April 19, 2018


Everyone seems to have the same old, boring, rep ranges.

3 sets of 10, 4 sets of 8 or even mixing it up and adding in the German Volume training rep scheme every now and again.

Too change that we’re introducing you to Pyramids.

We love pyramids, not only are they simple and effective but the principle can be applied to any exercise or piece of equipment.

Pyramids are not only a massive challenge physically, but they’ll push you mentally, with the last few reps making or breaking you.

So don’t take the easy way out, front up with our Pyramid: Intro


The Set up

Find a 5 metre space, located in front of a bar that you will complete your chin ups on.


The Workout 

1 Press up      into      1 Chin up

2 Press ups   into       2 Chin ups

3 Press ups     into      3 Chin ups

4 Press ups    into       4 Chin ups


Starting with 1 press up, move directly into 1 Chin up.

Then taking no rest move straight into 2 press ups back into 2 chin ups.

Carry out working this way until you reach the 4 Chin ups.

This is the end of the Pyramid and a time to take a well deserved 1 minute rest.

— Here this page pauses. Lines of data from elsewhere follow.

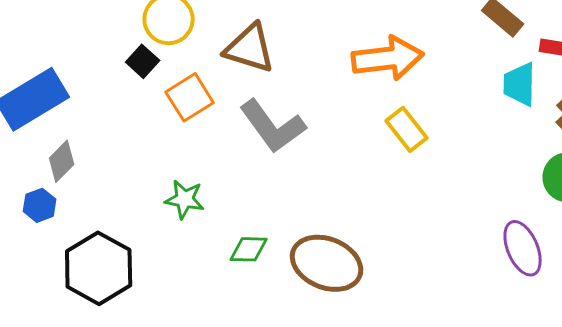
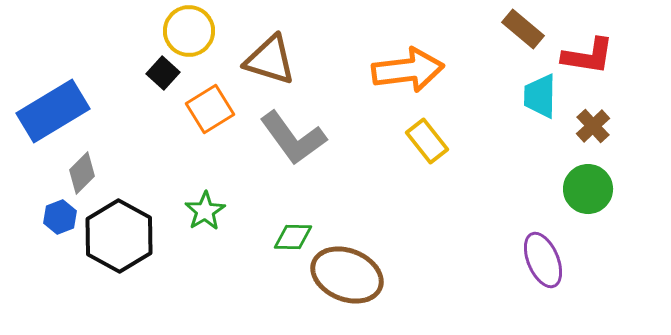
green star: (185, 199) -> (205, 211), turned 30
green diamond: (249, 249) -> (293, 237), moved
black hexagon: (99, 268) -> (119, 236), moved

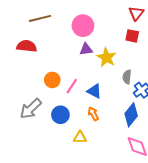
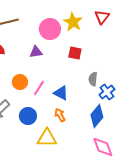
red square: (132, 36) -> (75, 53), moved
purple triangle: (86, 49) -> (36, 52), moved
yellow star: (107, 57) -> (73, 22), moved
yellow triangle: (80, 137) -> (47, 138), size x1.5

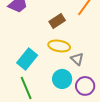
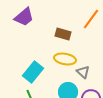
brown rectangle: (57, 21) -> (63, 34), turned 49

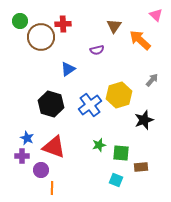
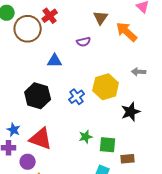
red cross: (63, 24) -> (50, 16), turned -35
blue triangle: (68, 69) -> (55, 61), turned 35
gray arrow: (152, 80) -> (139, 72), turned -128
blue cross: (90, 105) -> (77, 97), size x0.7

Carry out 3 Pyramids total, taking 1 minute rest between each.


Where & When

This is only a taster of whats to come, but an ideal introduction into the world of pyramids.

For beginners, make the exercises easier by using a band to assist the chin ups and even carry out the press ups kneeling.

I love pyramids and use this specific routine, mixing it with my lower body strength work.